Since I haven’t read this and remember little of my college exposure to Spinoza, I was mostly interested in the remarks about species adaption to joy, pain, well-being and sorrow as they contribute to survival of the species, whether that’s far in the future or as we try to adapt and absorb what we are accepting and rejecting in current world events. – Karen

The Neurologist and the Philosopher

A prominent neurologist traces much of what modern neuroscience is learning back to a 17th-century philosopher

By Erica Goode in Scientific American, February 10, 2003

 

Returning to his hotel in the Hague on a wet, wind-battered day in 1999, Antonio Damasio could not resist telling the doorman that he had just come from a visit to Spinoza's house. "You mean ... the philosopher?" the doorman responded after a pause. "They don't speak much of him, these days."

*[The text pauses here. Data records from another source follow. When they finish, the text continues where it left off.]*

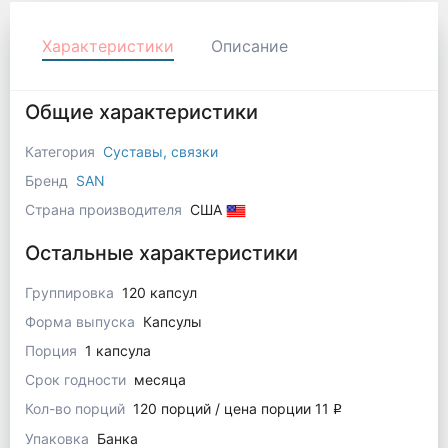
Характеристики
Описание
Общие характеристики
Категория
Суставы, связки
Бренд
SAN
Страна производителя
США
Остальные характеристики
Группировка
120 капсул
Форма выпуска
Капсулы
Порция
1 капсула
Срок годности
месяца
Кол-во порций
120 порций / цена порции 11
q
Упаковка
Банка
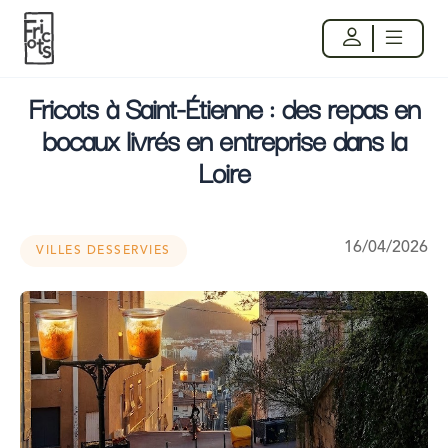
Fricots à Saint-Étienne : des repas en
bocaux livrés en entreprise dans la
Loire
16/04/2026
VILLES DESSERVIES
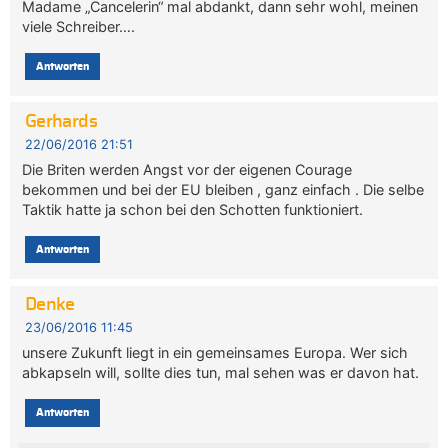
Madame „Cancelerin“ mal abdankt, dann sehr wohl, meinen
viele Schreiber….
Antworten
Gerhards
22/06/2016 21:51
Die Briten werden Angst vor der eigenen Courage
bekommen und bei der EU bleiben , ganz einfach . Die selbe
Taktik hatte ja schon bei den Schotten funktioniert.
Antworten
Denke
23/06/2016 11:45
unsere Zukunft liegt in ein gemeinsames Europa. Wer sich
abkapseln will, sollte dies tun, mal sehen was er davon hat.
Antworten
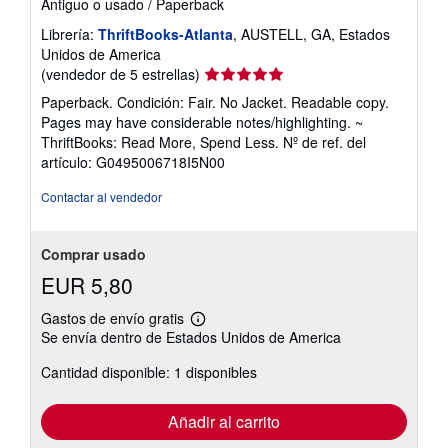
Antiguo o usado
/
Paperback
Librería:
ThriftBooks-Atlanta
, AUSTELL, GA, Estados
Unidos de America
Calificación
(vendedor de 5 estrellas)
del
Paperback. Condición: Fair. No Jacket. Readable copy.
vendedor:
Pages may have considerable notes/highlighting. ~
5
ThriftBooks: Read More, Spend Less.
Nº de ref. del
de
artículo: G0495006718I5N00
5
estrellas
Contactar al vendedor
Comprar usado
EUR 5,80
Gastos de envío gratis
Más
Se envía dentro de Estados Unidos de America
información
sobre
Cantidad disponible: 1 disponibles
las
tarifas
de
envío
Añadir al carrito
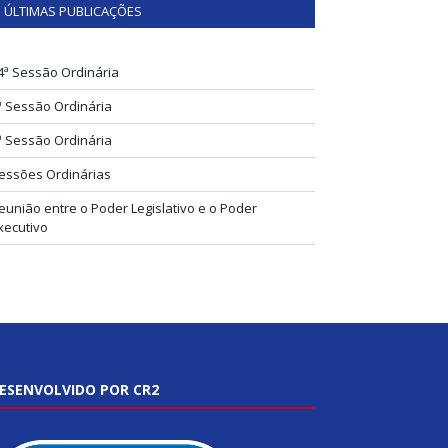
ÚLTIMAS PUBLICAÇÕES
4ª Sessão Ordinária
ª Sessão Ordinária
ª Sessão Ordinária
essões Ordinárias
eunião entre o Poder Legislativo e o Poder
xecutivo
ESENVOLVIDO POR CR2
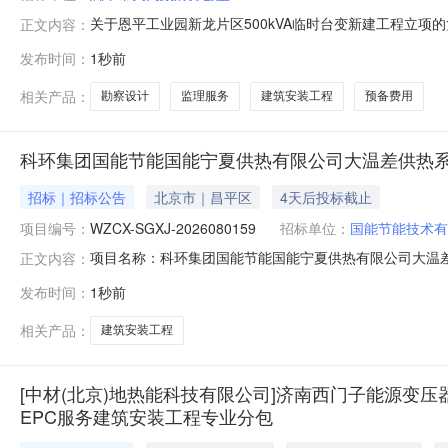
关于恩平工业园新龙片区500kVA临时台变新建工程立项
正文内容：
工业园新龙片区500kVA临时台变新建工程的立项申请》（
发布时间：
1秒前
工程的复函》（恩府办函〔2026〕397号）的精神，经
设，满足园区
相关产品：
勘察设计
监理服务
建筑安装工程
预备费用
科环集团国能节能国能宁夏供热有限公司大温差供热
招标｜招标公告
北京市｜昌平区
4天后投标截止
项目编号：
WZCX-SGXJ-2026080159
招标单位：
国能节能技术有
项目名称：科环集团国能节能国能宁夏供热有限公司大温差
正文内容：
SGXJ-2026080159采购人：国能节能技术有限公
发布时间：
1秒前
证-建筑施工。报价人业绩要求:报价人须满足以下所有业绩
内容应清晰、完整
相关产品：
建筑安装工程
[中材(北京)地热能科技有限公司]济南西门子能源变压
EPC服务建筑安装工程专业分包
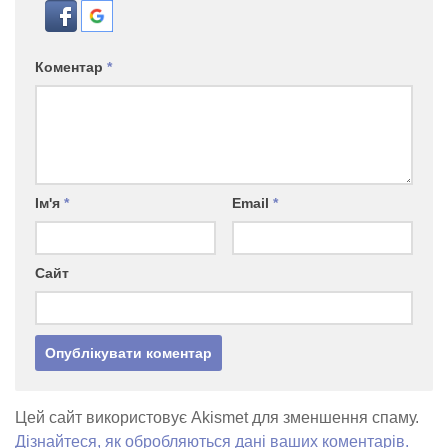
Коментар
*
Ім'я
*
Email
*
Сайт
Цей сайт використовує Akismet для зменшення спаму.
Дізнайтеся, як обробляються дані ваших коментарів.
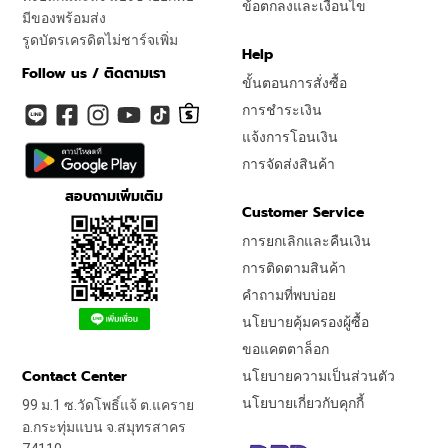
ข้อตกลงและเงื่อนไข
มีของพร้อมส่ง
รูดบัตรเครดิตไม่ชาร์จเพิ่ม
Help
Follow us / ติดตามเรา
ขั้นตอนการสั่งซื้อ
การชำระเงิน
แจ้งการโอนเงิน
การจัดส่งสินค้า
สอบถามเพิ่มเติม
Customer Service
การยกเลิกและคืนเงิน
การติดตามสินค้า
คำถามที่พบบ่อย
นโยบายคุ้มครองผู้ซื้อ
ขอแคตตาล็อก
Contact Center
นโยบายความเป็นส่วนตัว
นโยบายเกี่ยวกับคุกกี้
99 ม.1 ซ.วัดโพธิ์แจ้ ต.แคราย
อ.กระทุ่มแบน จ.สมุทรสาคร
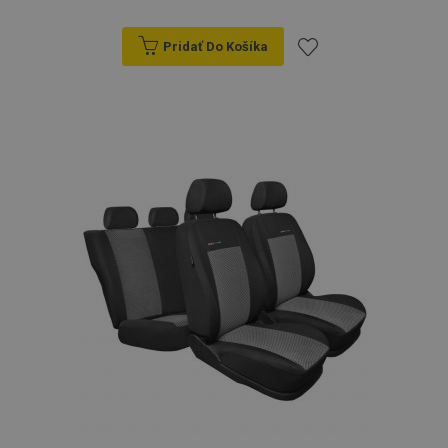
Pridať Do Košíka
Pridať
do
zoznamu
prianí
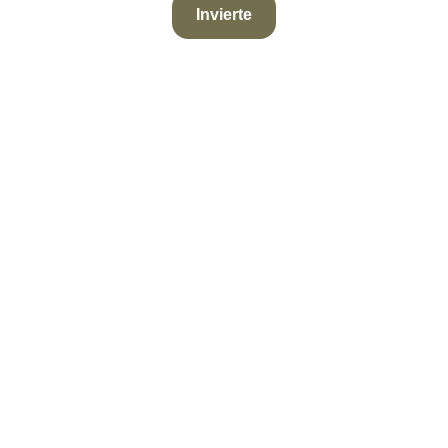
Invierte
This Is The
Heading
Lorem ipsum dolor sit amet
consectetur adipiscing elit dolor
Click Here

In fact, for most people, the author of The Ethics and other tracts is little more than a dimly remembered figure from a college textbook. Damasio, a prominent neurologist and the author of two previous popular books on emotions and the brain, sets out to redress this state of affairs in Looking for Spinoza: Joy, Sorrow, and the Feeling Brain. Specifically, he would like to show that the philosopher, who took an active interest in the physics, astronomy and mathematics of his time, anticipated much of what neuroscientists are now learning about the human brain and, in particular, about the biological underpinnings of feelings and even consciousness itself.

The result is a volume that is by turns engaging and abstruse, elegant and disorganized, and that may prove daunting in some places to those without a passing acquaintance with neurophysiology. Blending the findings of recent studies and the case histories of brain-damaged patients, Damasio presents his own vision of how the thousands of small puzzle pieces that brain scientists are busily gathering might fit together. He speculates, for example, that feelings--joy, pain, well-being, sorrow--not only contribute to the survival of the species but impel humans toward ethical behavior and cooperative social organization. At the same time, in passages that deconstruct Spinoza's writings and discuss his life, he presses the philosopher's case.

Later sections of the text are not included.